Pecat 26 Pegawai Pajak, Menkeu Purbaya: Sekarang Bukan Waktunya Main-main

Menkeu Purbaya pecat 26 pegawai pajak karena terima uang di luar kewenangan--dok radarpena.co.id

JAKARTA, RADARPENA.CO.ID - Menteri Keuangan Purbaya Yudhi Sadewa kembali menjadi sorotan publik setelah mengumumkan pemecatan 26 pegawai Direktorat Jenderal Pajak (DJP) Kementerian Keuangan (Kemenkeu).

Langkah tegas ini dilakukan menyusul temuan pelanggaran serius yang dilakukan para pegawai tersebut.

Menurut Menkeu, sebagian besar pegawai yang diberhentikan terbukti menerima uang di luar kewenangannya, sebuah tindakan yang dikategorikan sebagai pelanggaran berat dan tidak bisa ditoleransi.

“Kita lakukan pembersihan itu. Pesannya ke teman-teman pajak yang lain adalah, sekarang bukan waktunya main-main lagi,” tegas Purbaya saat memberikan keterangan di Jakarta, Selasa (7/10/2025).

BACA JUGA:Apa Perbedaan Sekolah Rakyat dan Sekolah Garuda? Ini Jawabannya

Menkeu menegaskan, langkah pemecatan ini menjadi bagian dari upaya besar membangun kembali integritas dan kepercayaan publik terhadap lembaga pajak.

Ia juga memberikan apresiasi kepada Direktur Jenderal Pajak Bimo Wijayanto, yang dengan cepat mengambil langkah tegas memecat pegawai yang terbukti melakukan pelanggaran.

“Yang nggak bisa diampuni lagi, ya dipecat,” ujar Purbaya dengan nada tegas.

Keputusan ini diharapkan menjadi peringatan keras bagi seluruh aparatur pajak untuk tetap menjunjung tinggi etika, integritas, dan profesionalisme dalam menjalankan tugas.

BACA JUGA:Viral!
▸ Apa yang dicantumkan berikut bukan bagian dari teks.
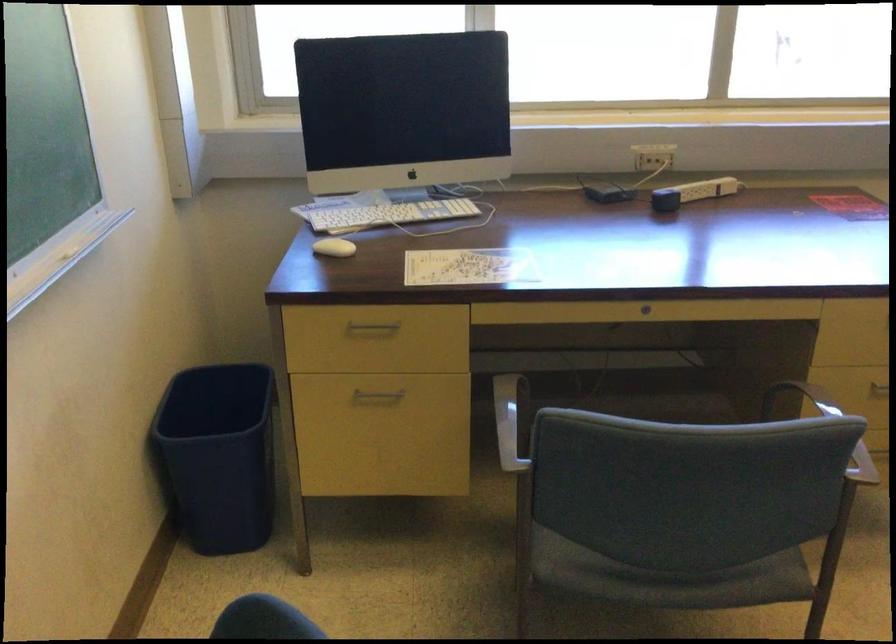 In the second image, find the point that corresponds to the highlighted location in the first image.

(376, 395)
Ari Lasso Bentak Kekasih di Depan Kamera, Netizen: 'Red Flag Banget!'

Sementara itu, Dirjen Pajak Kemenkeu Bimo Wijayanto menyampaikan bahwa keputusan pemecatan ini diambil demi menjaga integritas institusi dan efektivitas penerimaan negara.

“Pemecatan ini kami lakukan untuk memastikan DJP tetap bersih dan dipercaya masyarakat,” kata Bimo.
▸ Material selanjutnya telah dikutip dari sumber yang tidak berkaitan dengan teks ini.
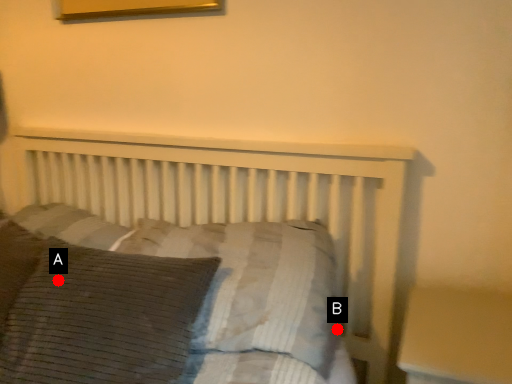 Question: Two points are circled on the image, labeled by A and B beside each circle. Among these points, which one is farthest from the camera?

Choices:
 (A) A is further
 (B) B is further

Answer: (B)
Ia menambahkan, DJP kini membuka kanal komunikasi langsung untuk masyarakat dan pegawai yang ingin melaporkan dugaan pelanggaran atau praktik kecurangan di lingkungan pajak.

“Ponsel saya terbuka untuk setiap bapak dan ibu. Kami jamin keamanannya,” tegasnya.